On Tuesday, it became clear that Senate Republicans didn't have the support they needed to pass their version of healthcare reform. Just months after Republicans celebrated their victory in the House of Representatives, they lamented the failure in the Senate. As senators dashed the GOP's hopes for healthcare reform, Trump and Pence's responses to the Senate's health care stagnation seemed to show a lack of unity in the White House.
"I think we're probably in that position where we're going to let Obamacare fail," Trump reportedly told journalists from the White House on Tuesday. "We're not going to own it. I'm not going to own it. I can tell you Republicans are not going to own it. We'll let Obamacare fail, and then Democrats are going to come to us." He tweeted a similar sentiment, telling followers to "stay tuned."
Trump's response to the Senate's failure to pass healthcare reform contrasted with Pence's response, which called for further action. Speaking at an event elsewhere in Washington, D.C., Pence told Congress to "step up."
Inaction is not an option. Congress needs to step up. Congress needs to do their job and Congress needs to do their job now.
Trump's message seemed to encourage a more hands-off approach, whereas Pence, who previously served in Congress, seemed adamant that there was more for Congress to do. Despite the different tones, Pence did assure his audience that he and the president were united in supporting the Senate GOP's plan to repeal Obamacare first and work on a replacement later. "Obamacare has failed, and Obamacare must go," he reportedly said.
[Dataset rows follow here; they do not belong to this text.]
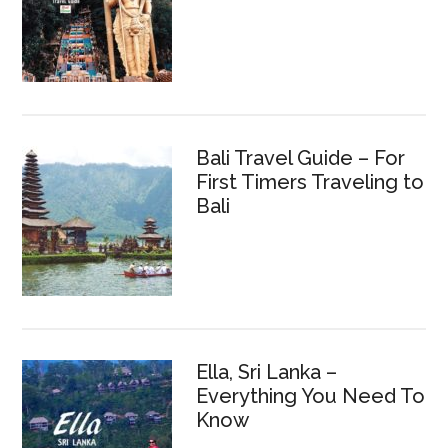
Bali Travel Guide – For
First Timers Traveling to
Bali
Ella, Sri Lanka –
Everything You Need To
Know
The president's "let Obamacare fail" mentality seemed to trouble some Americans on Tuesday. Democrat and Michigan Rep. Dan Kildee tweeted, "That isn't a plan or leadership," calling for the president to instead work with Democrats to improve the current healthcare law. Meanwhile, many others compared Trump's message to Marie Antionette's notorious line, "Let them eat cake."
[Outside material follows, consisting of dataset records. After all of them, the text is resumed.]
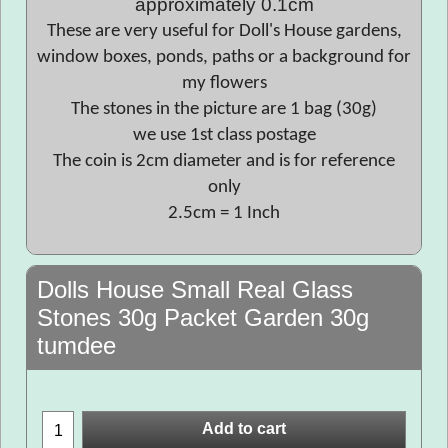
approximately 0.1cm
These are very useful for Doll's House gardens,
window boxes, ponds, paths or a background for
my flowers
The stones in the picture are 1 bag (30g)
we use 1st class postage
The coin is 2cm diameter and is for reference
only
2.5cm = 1 Inch
Dolls House Small Real Glass
Stones 30g Packet Garden 30g
tumdee
Add to cart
Ultimately, no matter how you spin it, this week's healthcare downfall in the Republican-controlled Senate leaves Americans with a degree of uncertainty. Originally, Trump had intended for Obamacare to be repealed and replaced in his first 100 days in office. Now with roughly six months under his belt, the president and his administration are facing an uphill battle, as even the plan to repeal without replacing Obamacare is facing some tough opposition.